Chronic poisoning with mercury salts is rare, usually also involving concomitant occupational exposure to mercury vapor. Kidney toxicity involves either renal tubular necrosis or autoimmune glomerulonephritis, or both [53]. Immune dysfunctions include hypersensitivity reactions to mercury exposure, including asthma and dermatitis, various types of autoimmunity [54], and suppression of natural killer cells [55] and disruption of various other lymphocyte subpopulations [5].

Brain dysfunction is less evident than with other forms of mercury.
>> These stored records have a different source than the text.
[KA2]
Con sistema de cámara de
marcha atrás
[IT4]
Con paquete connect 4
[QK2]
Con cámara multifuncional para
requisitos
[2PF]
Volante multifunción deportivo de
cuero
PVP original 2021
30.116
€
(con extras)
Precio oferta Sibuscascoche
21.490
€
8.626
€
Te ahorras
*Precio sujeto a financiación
Thyroid dysfunction seems associated with inhibition of the 5′ deiodonases, with decreased free T3 and increased reverse T3 [56]. Accumulation in the testicles appears to inhibit spermatogenesis [57]. Atrophy and capillary damage have been described in thigh muscle [58].

4.2. Organic Mercury

Methyl mercury reacts with sulfhydryl groups throughout the body, therefore potentially interfering with the function of any cellular or subcellular structure. Mercury is believed to interfere with DNA transcription and protein synthesis [59], including protein synthesis in the developing brain, with destruction of endoplasmic reticulum and disappearance of ribosomes [60]. Evidence suggests disruption of numerous subcellular elements in the central nervous system and other organs and in mitochondria; adverse effects have also been described on heme synthesis [61], cell membrane integrity in many locations [5], free radical generation [27, 62, 63], neurotransmitter disruption, and stimulation of neural excitoxins [5], resulting in damage to many parts of the brain and peripheral nervous system [5].
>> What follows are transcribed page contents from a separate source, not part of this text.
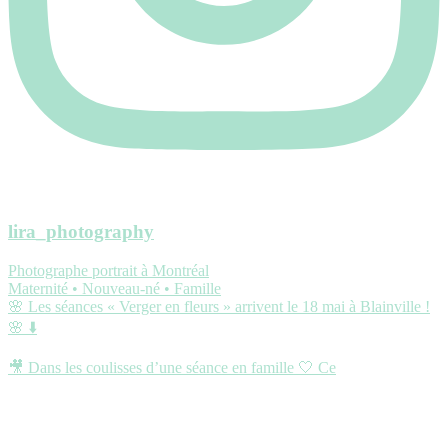
lira_photography
Photographe portrait à Montréal
Maternité • Nouveau-né • Famille
🌸 Les séances « Verger en fleurs » arrivent le 18 mai à Blainville !
🌸 ⬇️
🎥 Dans les coulisses d’une séance en famille 🤍 Ce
Methyl mercury has been associated with reduction in Natural Killer cell activity [64–67], as well as an imbalance in Th3 : Th2 ratios favoring autoimmunity [34, 68, 69]. Mercury is also possibly associated with disruption of DNA repair [5, 27]. The affinity of mercury for sulfhydryl groups of the mitochondrial oxidative phosphorylation complex [70] associated with destruction of mitochondrial membranes may contribute to chronic fatigue syndrome.

5. Clinical Presentation

5.1. Inorganic

5.1.1. Elemental (Metallic) Mercury

Acute exposure to a large quantity of mercury vapor induces pneumonitis, as discussed previously. Symptoms of low-grade chronic exposure are more subtle and nonspecific: weakness, fatigue, anorexia, weight loss, and gastrointestinal distress [5], sometimes referred to as micromercurialism [71]. At higher exposures, the mercurial fine tremor punctuated by coarse shaking occurs; erethism, gingivitis, and excessive salivation have also been described [5], as has immune dysfunction [34].

Objective findings include altered evoked potentials and decreased peripheral nerve conduction velocity [72]. Objective measures of short-term memory may be inversely correlated with urinary mercury in chloralkali workers [73]. Reduced color vision and visual acuity have also been observed [74]. Changes in coordination, tremor, mental concentration capacity, facial expression, and emotional state are also described [75], as are polyarthritis, various forms of dermatitis, and a syndrome mimicking pheochromocytoma [76].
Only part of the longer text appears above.